Provided entries: Begin

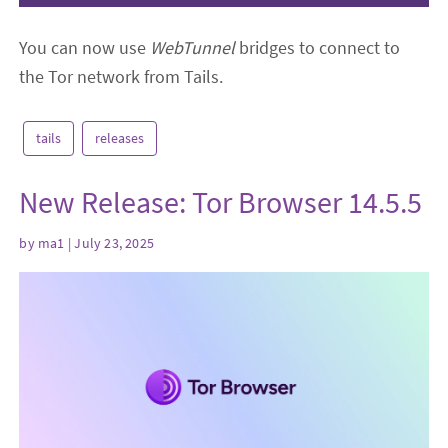
You can now use
WebTunnel
bridges to connect to
the Tor network from Tails.
tails
releases
New Release: Tor Browser 14.5.5
by
ma1
| July 23, 2025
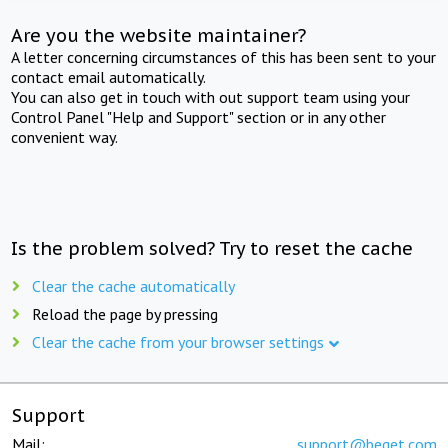
Are you the website maintainer?
A letter concerning circumstances of this has been sent to your
contact email automatically.
You can also get in touch with out support team using your
Control Panel "Help and Support" section or in any other
convenient way.
Is the problem solved? Try to reset the cache
Clear the cache automatically
Reload the page by pressing
Clear the cache from your browser settings
Support
Mail:
support@beget.com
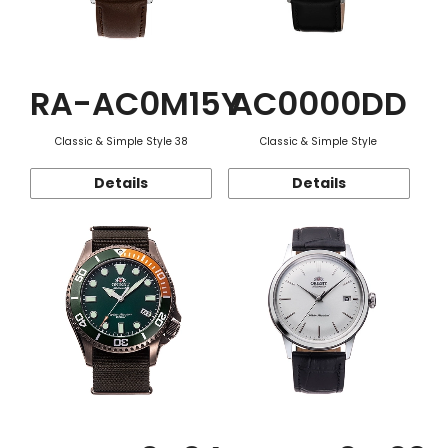
RA-AC0M15Y
AC0000DD
Classic & Simple Style 38
Classic & Simple Style
Details
Details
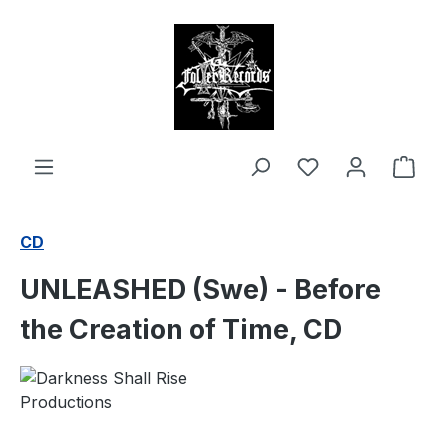
in content
Shop
CD
UNLEASHED (Swe) - Before
the Creation of Time, CD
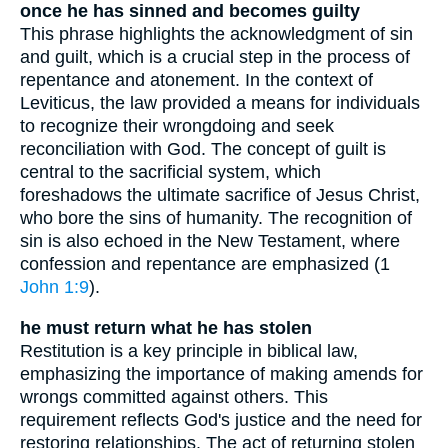
once he has sinned and becomes guilty
This phrase highlights the acknowledgment of sin
and guilt, which is a crucial step in the process of
repentance and atonement. In the context of
Leviticus, the law provided a means for individuals
to recognize their wrongdoing and seek
reconciliation with God. The concept of guilt is
central to the sacrificial system, which
foreshadows the ultimate sacrifice of Jesus Christ,
who bore the sins of humanity. The recognition of
sin is also echoed in the New Testament, where
confession and repentance are emphasized (1
John 1:9
).
he must return what he has stolen
Restitution is a key principle in biblical law,
emphasizing the importance of making amends for
wrongs committed against others. This
requirement reflects God's justice and the need for
restoring relationships. The act of returning stolen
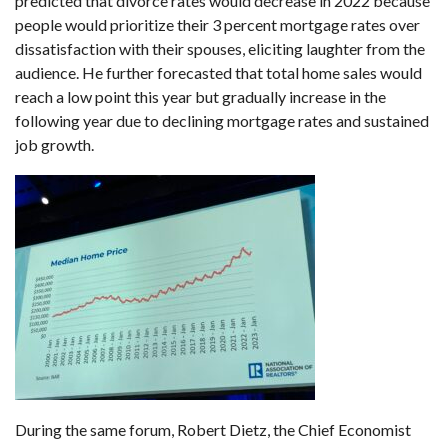
predicted that divorce rates would decrease in 2022 because
people would prioritize their 3 percent mortgage rates over
dissatisfaction with their spouses, eliciting laughter from the
audience. He further forecasted that total home sales would
reach a low point this year but gradually increase in the
following year due to declining mortgage rates and sustained
job growth.
During the same forum, Robert Dietz, the Chief Economist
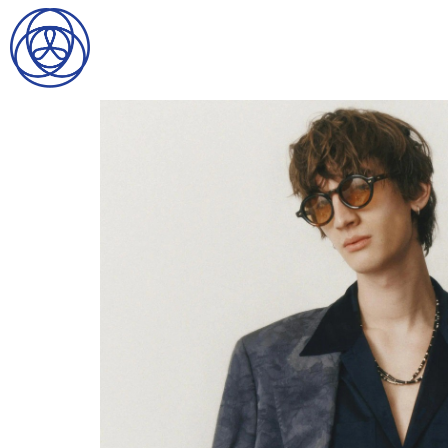
HOME
SEARCH
GENTLEMEN
LADIES
DIGITAL
ATHLETES
IMAGE
FAVORITES
NEWS
SUBMISSIONS
CONTACT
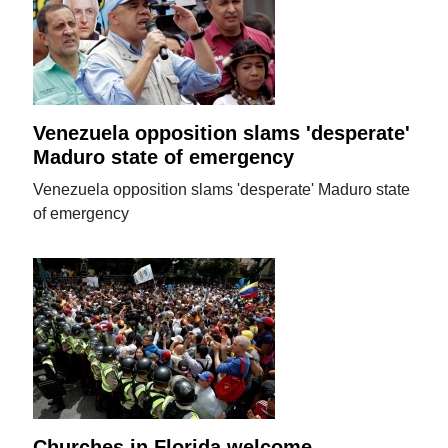
Venezuela opposition slams 'desperate'
Maduro state of emergency
Venezuela opposition slams 'desperate' Maduro state
of emergency
Churches in Florida welcome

Provided entries: End

Repeat the whole of the material above exactly, but keep the pictures out.

You can now use
WebTunnel
bridges to connect to
the Tor network from Tails.
tails
releases
New Release: Tor Browser 14.5.5
by
ma1
| July 23, 2025
Are you the website maintainer?
A letter concerning circumstances of this has been sent to your
contact email automatically.
You can also get in touch with out support team using your
Control Panel "Help and Support" section or in any other
convenient way.
Is the problem solved? Try to reset the cache
Clear the cache automatically
Reload the page by pressing
Clear the cache from your browser settings
Support
Mail:
support@beget.com
RA-AC0M15Y
AC0000DD
Classic & Simple Style 38
Classic & Simple Style
Details
Details
in content
Shop
CD
UNLEASHED (Swe) - Before
the Creation of Time, CD
once he has sinned and becomes guilty
This phrase highlights the acknowledgment of sin
and guilt, which is a crucial step in the process of
repentance and atonement. In the context of
Leviticus, the law provided a means for individuals
to recognize their wrongdoing and seek
reconciliation with God. The concept of guilt is
central to the sacrificial system, which
foreshadows the ultimate sacrifice of Jesus Christ,
who bore the sins of humanity. The recognition of
sin is also echoed in the New Testament, where
confession and repentance are emphasized (1
John 1:9
).
he must return what he has stolen
Restitution is a key principle in biblical law,
emphasizing the importance of making amends for
wrongs committed against others. This
requirement reflects God's justice and the need for
restoring relationships. The act of returning stolen
predicted that divorce rates would decrease in 2022 because
people would prioritize their 3 percent mortgage rates over
dissatisfaction with their spouses, eliciting laughter from the
audience. He further forecasted that total home sales would
reach a low point this year but gradually increase in the
following year due to declining mortgage rates and sustained
job growth.
During the same forum, Robert Dietz, the Chief Economist
HOME
SEARCH
GENTLEMEN
LADIES
DIGITAL
ATHLETES
IMAGE
FAVORITES
NEWS
SUBMISSIONS
CONTACT
Venezuela opposition slams 'desperate'
Maduro state of emergency
Venezuela opposition slams 'desperate' Maduro state
of emergency
Churches in Florida welcome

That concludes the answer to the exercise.